Por muito ilusória e irrisória que possa parecer a ideia, o que é dito, pela forma como é dito, faz com que se acredite nesse mesmo pensamento. Este pequeno-almoço reúne todas as peças que, bem montadas, dão lugar a uma das melhores cenas de abertura do cinema.
A verdade incontroversa em “Kill Bill: Vol. 2”
Linha de Diálogo: Um dilema, comic books e a mitologia do Super-Homem.
Primeiro há toda a encenação da personagem de David Carradine. Bill começa por dizer que o luar a iluminar a praia criaria o local perfeito para cruzar as espadas Hanzo. A seguir, expõe à personagem de Uma Thurman um dilema e a solução para o resolver: um dardo com o soro da verdade.
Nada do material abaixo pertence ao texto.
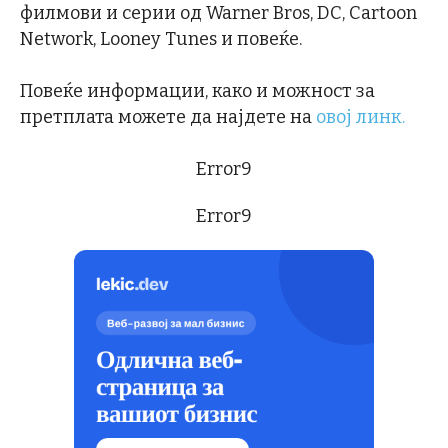
филмови и серии од Warner Bros, DC, Cartoon
Network, Looney Tunes и повеќе.
Повеќе информации, како и можност за
претплата можете да најдете на
овој линк.
Error9
Error9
Depois as bandas desenhadas, os alter egos dos super-heróis e a mística do Super-Homem, que é, segundo Bill, o que o diferencia de todos os outros. Por fim, um rápido resumo da vida de Beatrix Kiddo e a comparação dela própria ao seu super-herói favorito. Uma linha de diálogo simples, mas com conteúdo. Um quase monólogo de cinco minutos que dá à cena a solidez que ela precisa.
O irónico interrogatório que leva à inevitável confissão em “Sacanas Sem Lei”
Linha de Diálogo: Um copo de leite e a caça aos judeus.
A cena tem tudo do melhor que há. Um início poderoso, com uma banda sonora que o acompanha da melhor forma, um diálogo esplêndido, com uma personagem, a de Christoph Waltz, o “caçador de Judeus”, de uma arrogância tremenda, e um final esplêndido.
A condução da conversa por parte do Col. Hans Landa é feita de forma sublime, levando a mesma por onde quer. É ele quem dita o seu rumo e quem decide o que será feito a seguir. Enunciar que os ratos espalham doenças e fazendo o pacato monsieur LaPadite concordar com isso, comparando-os de seguida aos judeus, não dá outra hipótese ao camponês que a não concordância com o coronel. Aí surge a inevitabilidade de entregar quem estava sobe a sua alçada, declarando a sentença de morte à família judaica.
A elegância com que tudo é dito e com que tudo é feito, faz com que não se possa catalogar esta cena com qualquer outra palavra que não genialidade.
O Divino presente na vida de Jules Winfield em “Pulp Fiction”
Linha de Diálogo: A blasfémia do nome de Marsellus e o “Salmo Ezequiel 25:17”.
“Say what again”. Jules acende a fogueira e vai acrescentando achas àquela que é uma das mais agitadas conversas do filme. Aquele que se esperava ser, pelo menos por das partes envolvidas, um diálogo não muito conturbado, transforma-se no seu oposto.
A tumultuosa conversa faz sobressair o talento de Samuel L. Jackson. É dito pela sua personagem um dos melhores textos alguma vez escritos no cinema: o “Salmo Ezequiel 25:17”! A passagem divina que Jules declama não consta, na íntegra, no livro sagrado. Metade do monólogo foi sim criado pelo ator e por Quentin Tarantino.